++++ MATERIALS PROVIDED ++++
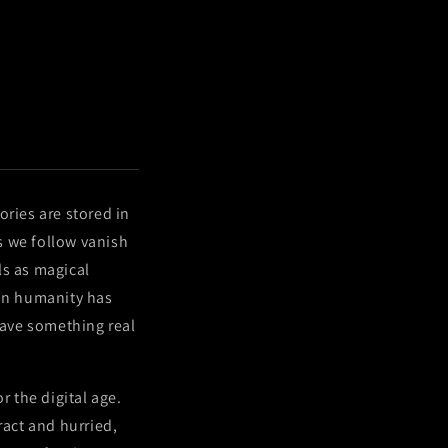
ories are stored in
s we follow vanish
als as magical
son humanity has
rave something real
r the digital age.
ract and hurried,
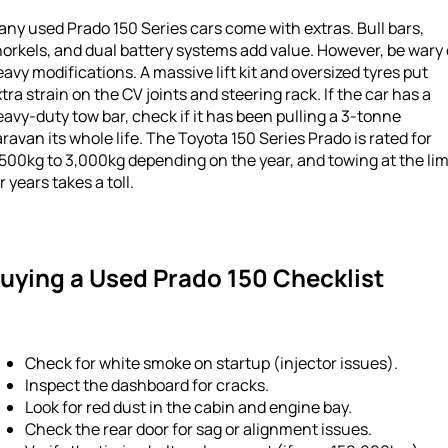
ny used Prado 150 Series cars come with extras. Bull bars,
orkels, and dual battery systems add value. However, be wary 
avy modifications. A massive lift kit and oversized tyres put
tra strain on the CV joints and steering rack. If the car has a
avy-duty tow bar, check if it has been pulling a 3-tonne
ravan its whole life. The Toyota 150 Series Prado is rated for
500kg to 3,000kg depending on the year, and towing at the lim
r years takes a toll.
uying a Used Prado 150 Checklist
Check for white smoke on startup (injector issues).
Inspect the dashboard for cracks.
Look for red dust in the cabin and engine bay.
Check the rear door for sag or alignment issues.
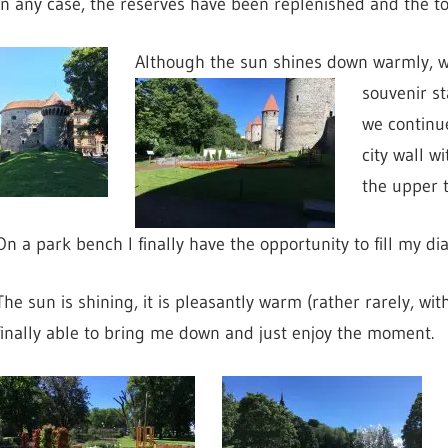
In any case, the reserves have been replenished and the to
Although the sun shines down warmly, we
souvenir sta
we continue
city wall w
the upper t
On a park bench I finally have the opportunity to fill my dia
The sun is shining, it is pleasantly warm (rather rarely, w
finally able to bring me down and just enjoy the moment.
++++
> WORK INSTRUCTIONS
Look above for the line with "s we follow vanish" and the line with "Check the rear", then copy exactly the lines from the first through the second, both kept, with no pictures.

> TASK RESPONSE
s we follow vanish
als as magical
son humanity has
rave something real
r the digital age.
ract and hurried,
ny used Prado 150 Series cars come with extras. Bull bars,
orkels, and dual battery systems add value. However, be wary 
avy modifications. A massive lift kit and oversized tyres put
tra strain on the CV joints and steering rack. If the car has a
avy-duty tow bar, check if it has been pulling a 3-tonne
ravan its whole life. The Toyota 150 Series Prado is rated for
500kg to 3,000kg depending on the year, and towing at the lim
r years takes a toll.
uying a Used Prado 150 Checklist
Check for white smoke on startup (injector issues).
Inspect the dashboard for cracks.
Look for red dust in the cabin and engine bay.
Check the rear door for sag or alignment issues.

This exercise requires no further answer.